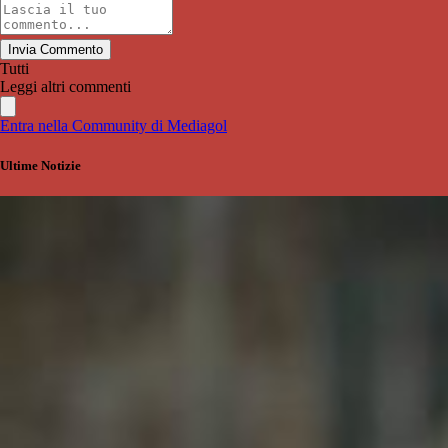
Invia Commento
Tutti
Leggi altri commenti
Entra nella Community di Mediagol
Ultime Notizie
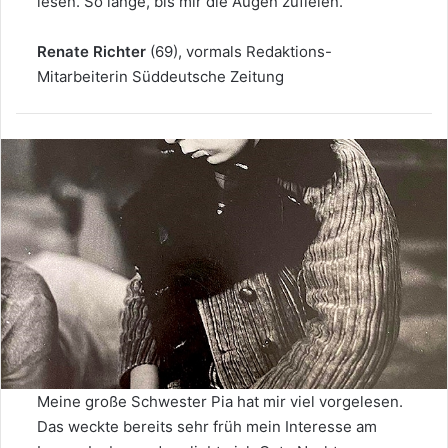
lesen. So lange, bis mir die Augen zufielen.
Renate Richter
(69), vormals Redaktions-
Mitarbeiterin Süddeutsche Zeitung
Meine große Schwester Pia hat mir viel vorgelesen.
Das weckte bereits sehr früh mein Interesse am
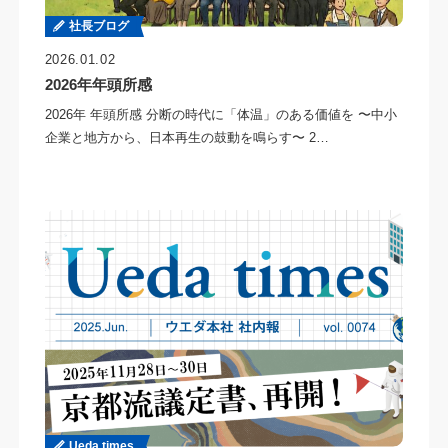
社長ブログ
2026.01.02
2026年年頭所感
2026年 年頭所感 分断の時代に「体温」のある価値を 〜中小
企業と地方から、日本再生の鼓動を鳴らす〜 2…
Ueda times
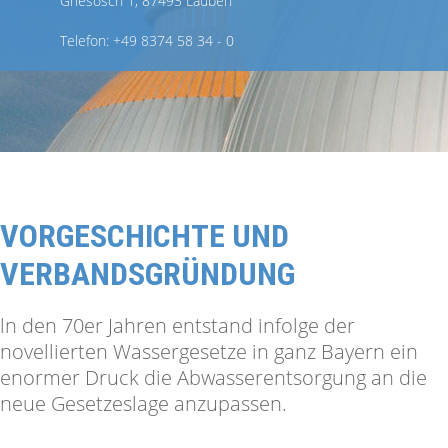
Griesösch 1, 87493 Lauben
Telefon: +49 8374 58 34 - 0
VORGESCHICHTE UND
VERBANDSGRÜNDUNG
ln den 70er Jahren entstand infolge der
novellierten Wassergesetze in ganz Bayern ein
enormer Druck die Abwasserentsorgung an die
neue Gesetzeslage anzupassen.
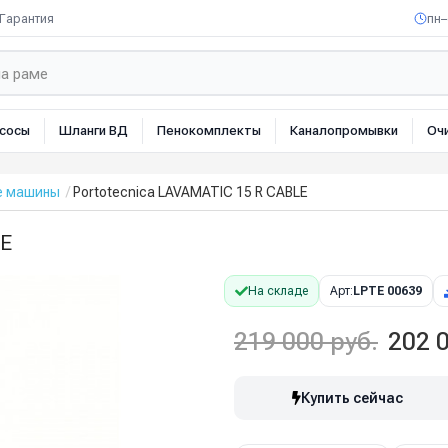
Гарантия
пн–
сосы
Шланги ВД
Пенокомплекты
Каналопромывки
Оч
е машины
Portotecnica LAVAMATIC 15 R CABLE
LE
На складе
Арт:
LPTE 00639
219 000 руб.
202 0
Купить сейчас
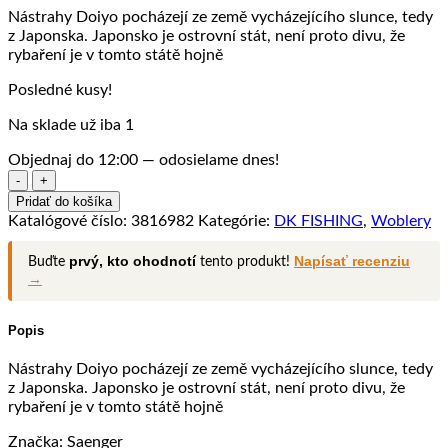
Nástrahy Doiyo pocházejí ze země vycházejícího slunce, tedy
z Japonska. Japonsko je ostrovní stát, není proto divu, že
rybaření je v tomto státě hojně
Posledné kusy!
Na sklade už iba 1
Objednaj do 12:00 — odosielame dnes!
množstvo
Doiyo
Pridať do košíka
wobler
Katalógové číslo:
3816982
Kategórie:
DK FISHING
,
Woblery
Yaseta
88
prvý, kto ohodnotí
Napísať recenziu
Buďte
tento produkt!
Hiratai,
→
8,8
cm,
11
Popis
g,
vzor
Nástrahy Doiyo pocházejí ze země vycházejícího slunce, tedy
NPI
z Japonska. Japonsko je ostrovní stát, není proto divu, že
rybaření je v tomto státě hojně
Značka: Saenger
-----
*What this task involves*
Your task is to reproduce the entries above word for word, from the first line through the line with "VERBANDSGRÜNDUNG", and please leave out any pictures.

*Answer to this exercise*
Invia Commento
Tutti
Leggi altri commenti
Entra nella Community di Mediagol
Ultime Notizie
lesen. So lange, bis mir die Augen zufielen.
Renate Richter
(69), vormals Redaktions-
Mitarbeiterin Süddeutsche Zeitung
Meine große Schwester Pia hat mir viel vorgelesen.
Das weckte bereits sehr früh mein Interesse am
社長ブログ
2026.01.02
2026年年頭所感
2026年 年頭所感 分断の時代に「体温」のある価値を 〜中小
企業と地方から、日本再生の鼓動を鳴らす〜 2…
Ueda times
Griesösch 1, 87493 Lauben
Telefon: +49 8374 58 34 - 0
VORGESCHICHTE UND
VERBANDSGRÜNDUNG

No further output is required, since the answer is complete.